_Supplied data_
________________________________________

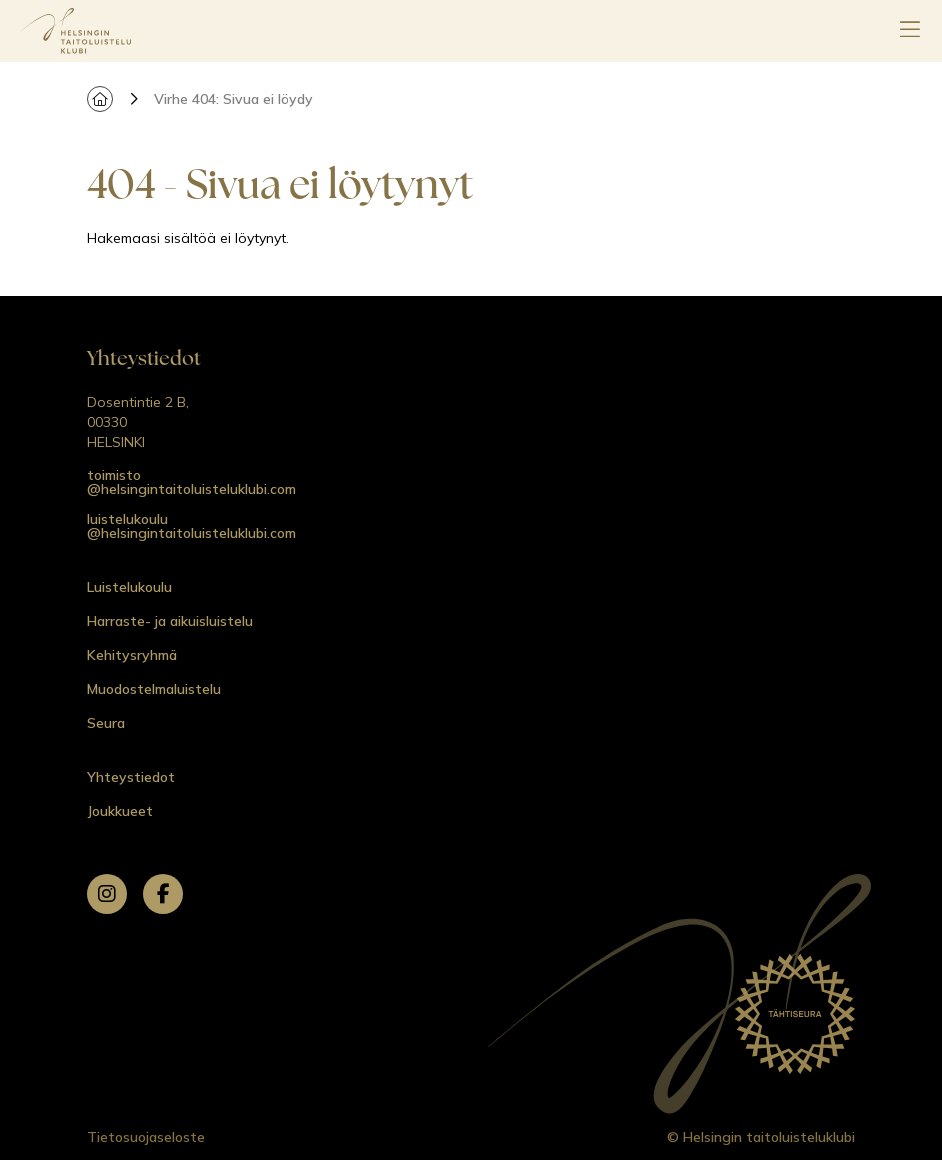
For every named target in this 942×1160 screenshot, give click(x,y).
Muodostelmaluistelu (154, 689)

________________________________________

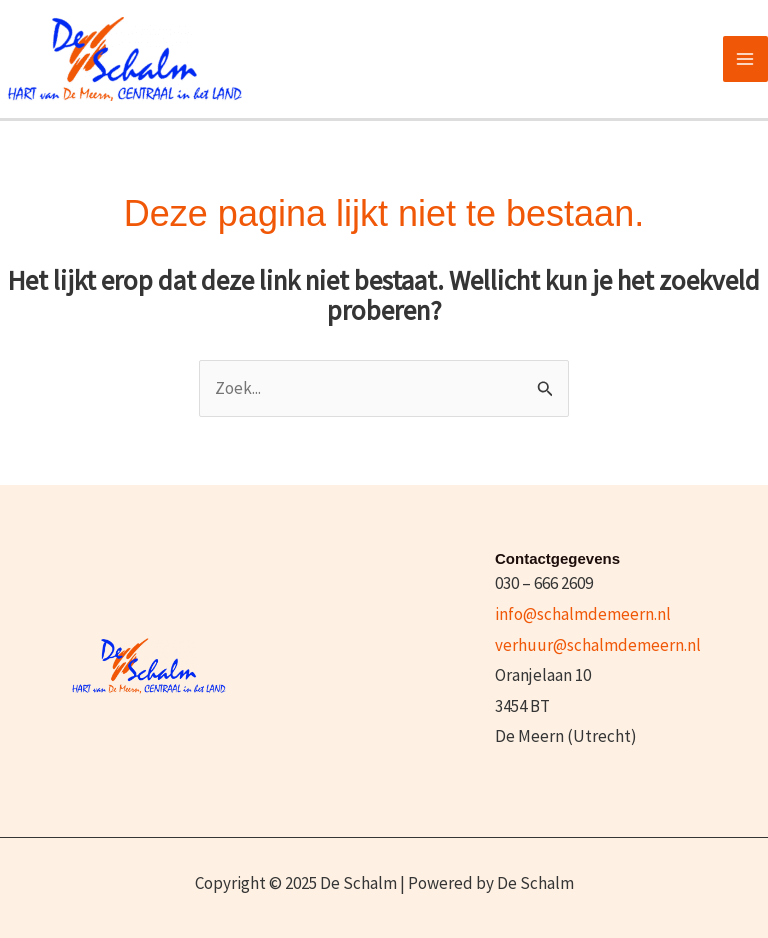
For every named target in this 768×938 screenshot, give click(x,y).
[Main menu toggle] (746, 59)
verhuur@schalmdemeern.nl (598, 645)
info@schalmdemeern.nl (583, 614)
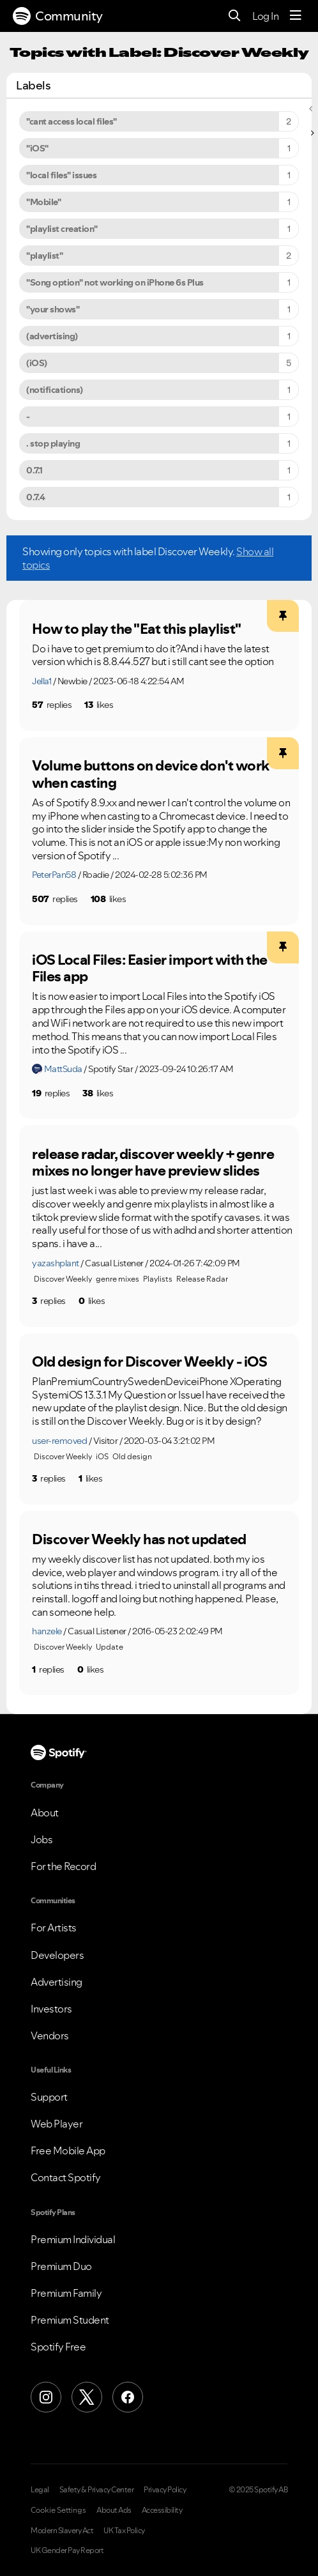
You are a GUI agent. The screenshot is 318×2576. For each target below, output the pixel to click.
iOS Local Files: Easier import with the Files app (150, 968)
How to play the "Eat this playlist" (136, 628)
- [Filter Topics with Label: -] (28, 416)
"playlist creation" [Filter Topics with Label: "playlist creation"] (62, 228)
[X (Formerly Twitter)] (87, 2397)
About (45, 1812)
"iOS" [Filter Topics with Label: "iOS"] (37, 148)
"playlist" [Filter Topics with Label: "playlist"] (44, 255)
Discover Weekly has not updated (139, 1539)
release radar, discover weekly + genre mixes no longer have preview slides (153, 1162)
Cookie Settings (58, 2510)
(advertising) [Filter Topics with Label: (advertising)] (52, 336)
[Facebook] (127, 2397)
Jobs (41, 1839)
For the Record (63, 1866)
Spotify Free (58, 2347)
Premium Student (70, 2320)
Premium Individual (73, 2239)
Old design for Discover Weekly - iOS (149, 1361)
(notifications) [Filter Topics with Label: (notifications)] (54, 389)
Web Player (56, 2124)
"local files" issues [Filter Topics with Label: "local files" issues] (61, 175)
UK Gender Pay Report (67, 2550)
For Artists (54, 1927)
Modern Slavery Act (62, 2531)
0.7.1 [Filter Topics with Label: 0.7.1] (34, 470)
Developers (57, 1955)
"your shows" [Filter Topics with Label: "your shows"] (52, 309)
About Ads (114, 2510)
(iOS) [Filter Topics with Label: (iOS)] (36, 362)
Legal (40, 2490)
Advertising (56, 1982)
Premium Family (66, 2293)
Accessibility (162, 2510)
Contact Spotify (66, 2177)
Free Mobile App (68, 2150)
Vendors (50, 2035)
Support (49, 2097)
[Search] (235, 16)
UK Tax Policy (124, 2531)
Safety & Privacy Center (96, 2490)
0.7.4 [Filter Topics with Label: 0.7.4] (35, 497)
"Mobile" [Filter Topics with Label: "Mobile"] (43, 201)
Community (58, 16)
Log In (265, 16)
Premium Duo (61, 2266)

________________________________________

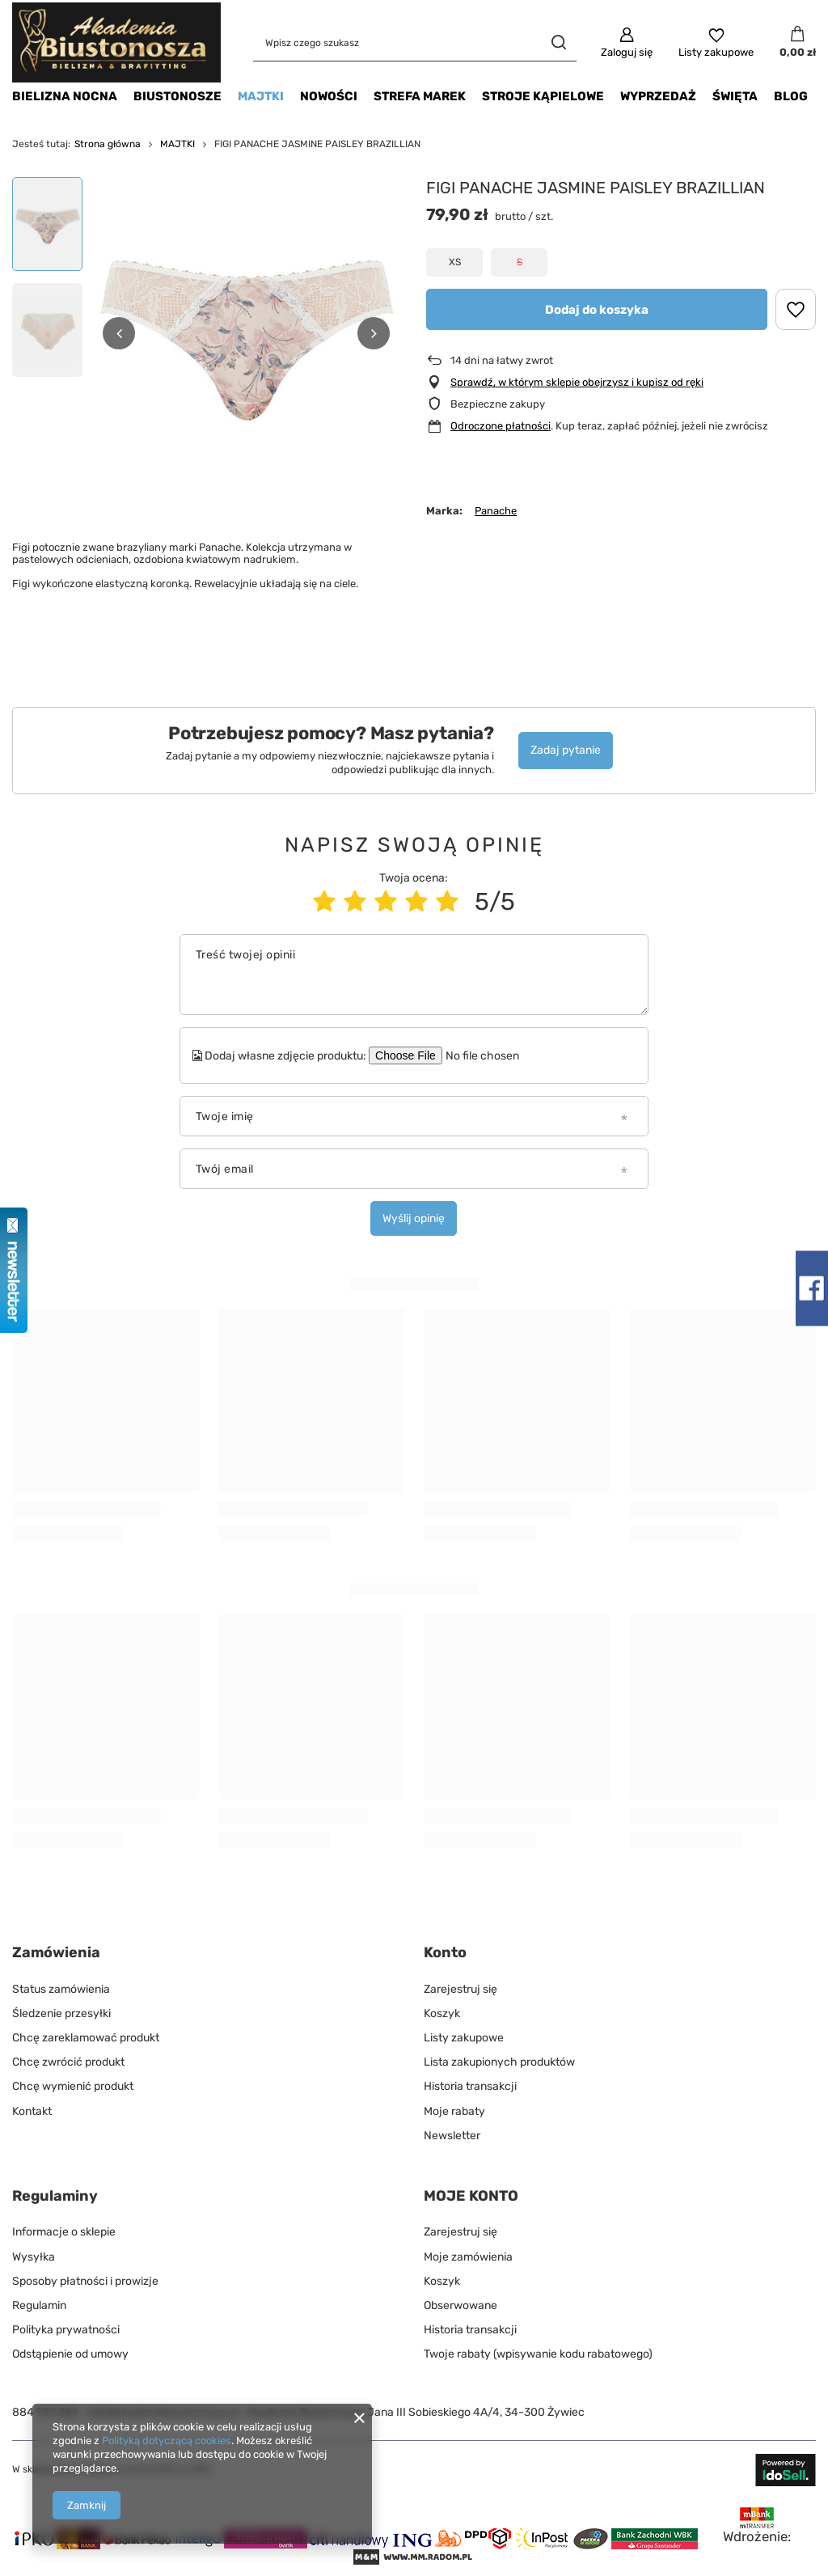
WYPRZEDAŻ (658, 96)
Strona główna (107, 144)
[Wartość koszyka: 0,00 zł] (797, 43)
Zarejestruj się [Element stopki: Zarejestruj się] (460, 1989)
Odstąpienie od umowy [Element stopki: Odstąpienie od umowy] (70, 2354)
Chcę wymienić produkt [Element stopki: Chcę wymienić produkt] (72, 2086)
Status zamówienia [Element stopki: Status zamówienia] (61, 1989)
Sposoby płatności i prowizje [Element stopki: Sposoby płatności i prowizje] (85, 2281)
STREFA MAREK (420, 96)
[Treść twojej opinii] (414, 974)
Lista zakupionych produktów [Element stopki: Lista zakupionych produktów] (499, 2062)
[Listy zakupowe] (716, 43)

________________________________________

_Task to carry out_
Word for word, retype the lines in the entries above that run from the one with "[Main menu toggle] (746, 59)" through the one with "iOS Local Files: Easier". Both ends count; pictures do not.

_Result of this exercise_
[Main menu toggle] (746, 59)
verhuur@schalmdemeern.nl (598, 645)
info@schalmdemeern.nl (583, 614)
You are a GUI agent. The screenshot is 318×2576. For each target below, output the pixel to click.
iOS Local Files: Easier import with the Files app (150, 968)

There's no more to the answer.